# Outlook und Newsgroups



## phi_2k (18. Dezember 2003)

Hallo Comunity

Ist es möglich mit Outlook Newsgroups abzurufen oder ist es unbedingt erforderlich des Outlook Express dazu zu verwenden? Gibt es andere alternative Programme um Newsgroups zu lesen?


----------



## Christian Fein (18. Dezember 2003)

> _Original geschrieben von phi_2k _
> *Hallo Comunity
> 
> Ist es möglich mit Outlook Newsgroups abzurufen oder ist es unbedingt erforderlich des Outlook Express dazu zu verwenden?
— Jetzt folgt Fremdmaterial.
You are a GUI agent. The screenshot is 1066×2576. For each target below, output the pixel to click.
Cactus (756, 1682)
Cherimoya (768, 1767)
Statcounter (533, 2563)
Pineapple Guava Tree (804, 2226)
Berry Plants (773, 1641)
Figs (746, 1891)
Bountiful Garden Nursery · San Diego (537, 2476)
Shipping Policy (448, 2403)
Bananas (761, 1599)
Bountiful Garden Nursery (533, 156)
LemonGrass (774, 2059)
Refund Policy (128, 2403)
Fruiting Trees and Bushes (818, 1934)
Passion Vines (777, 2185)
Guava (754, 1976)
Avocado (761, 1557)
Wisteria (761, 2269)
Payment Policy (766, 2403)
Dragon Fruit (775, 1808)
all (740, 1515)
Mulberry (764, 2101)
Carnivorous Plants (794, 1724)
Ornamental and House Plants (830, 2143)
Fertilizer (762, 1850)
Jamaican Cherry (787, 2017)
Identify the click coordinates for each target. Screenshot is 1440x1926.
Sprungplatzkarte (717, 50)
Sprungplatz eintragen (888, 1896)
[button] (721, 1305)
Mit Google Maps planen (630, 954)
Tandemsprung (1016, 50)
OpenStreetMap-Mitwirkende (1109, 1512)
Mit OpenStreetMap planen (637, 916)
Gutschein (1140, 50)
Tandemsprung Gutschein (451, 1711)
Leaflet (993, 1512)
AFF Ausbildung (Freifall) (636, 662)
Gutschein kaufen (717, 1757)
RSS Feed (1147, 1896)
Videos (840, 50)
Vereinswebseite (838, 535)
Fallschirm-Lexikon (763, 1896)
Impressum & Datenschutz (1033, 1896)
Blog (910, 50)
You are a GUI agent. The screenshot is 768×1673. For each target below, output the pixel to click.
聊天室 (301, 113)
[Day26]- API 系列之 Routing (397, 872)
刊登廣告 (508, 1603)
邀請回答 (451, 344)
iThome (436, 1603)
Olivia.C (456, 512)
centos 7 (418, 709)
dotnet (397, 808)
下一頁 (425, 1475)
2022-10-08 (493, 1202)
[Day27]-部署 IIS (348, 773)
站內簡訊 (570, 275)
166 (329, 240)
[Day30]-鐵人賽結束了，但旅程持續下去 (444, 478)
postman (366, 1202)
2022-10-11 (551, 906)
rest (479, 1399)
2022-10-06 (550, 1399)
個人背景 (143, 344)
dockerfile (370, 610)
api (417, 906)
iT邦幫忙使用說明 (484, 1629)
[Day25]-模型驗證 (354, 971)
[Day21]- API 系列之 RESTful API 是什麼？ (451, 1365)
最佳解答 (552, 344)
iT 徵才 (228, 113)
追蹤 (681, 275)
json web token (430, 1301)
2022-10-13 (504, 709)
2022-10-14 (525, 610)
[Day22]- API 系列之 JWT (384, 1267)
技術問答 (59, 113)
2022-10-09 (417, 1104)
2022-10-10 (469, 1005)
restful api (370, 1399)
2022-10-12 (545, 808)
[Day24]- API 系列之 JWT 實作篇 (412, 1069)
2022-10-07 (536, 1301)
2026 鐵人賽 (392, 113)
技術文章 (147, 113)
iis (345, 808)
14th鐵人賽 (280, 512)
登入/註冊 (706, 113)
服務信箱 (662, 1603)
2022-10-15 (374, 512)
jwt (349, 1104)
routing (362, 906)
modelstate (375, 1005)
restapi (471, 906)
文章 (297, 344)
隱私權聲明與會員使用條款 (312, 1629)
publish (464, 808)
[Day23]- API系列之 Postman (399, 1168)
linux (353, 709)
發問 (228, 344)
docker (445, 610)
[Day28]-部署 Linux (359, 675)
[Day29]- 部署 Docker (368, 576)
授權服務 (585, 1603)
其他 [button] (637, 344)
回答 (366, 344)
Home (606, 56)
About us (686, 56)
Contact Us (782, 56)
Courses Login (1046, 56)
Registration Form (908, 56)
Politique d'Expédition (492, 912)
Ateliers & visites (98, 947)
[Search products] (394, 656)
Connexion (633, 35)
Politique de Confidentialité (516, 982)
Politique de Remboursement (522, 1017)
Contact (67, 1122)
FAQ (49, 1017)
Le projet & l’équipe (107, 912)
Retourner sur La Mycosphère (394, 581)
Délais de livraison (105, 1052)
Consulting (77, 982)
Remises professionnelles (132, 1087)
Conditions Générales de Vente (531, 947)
Gibt es andere alternative Programme um Newsgroups zu lesen?  *



Outlook ist im Usenet verhasst, da er nicht richtig Quoten kann,
die Umlaute falsch deklariert.
Und manipolierbar ist.

Falls du nicht riskieren willst, das mann dich dumm anmacht von wegem falschen Newsreader
leg dir einen anderen zu.

Hier eine Übersicht:
http://www.cgarbers.de/newsreaderFAQ.html

Zitiere aus der FaQ:
Outlook Express:
Outlook Express ist der am häufigsten verwendete Newsreader im deutschsprachigen Usenet. Zu seinen Vorzügen zählt die Oberfläche, die im typischen Microsoft-Stil gehalten ist. Wer schon mit anderen Produkten aus Redmond gearbeitet hat, wird sich schnell zurecht finden. Leider produziert Outlook Express in der Standardeinstellung keine korrekten Postings; nur mit Änderungen und viel Handarbeit oder externen Hilfsmitteln lassen sich ordentliche Postings erstellen. Fazit: Nicht empfehlenswert.

Ich z.b nutze Gnus. Will den aber niemanden aufhalsen der mit emacs keine Erfahrung hat.
Aber welchen, kannst du nach lesen der FaQ entscheiden.

grüsse


----------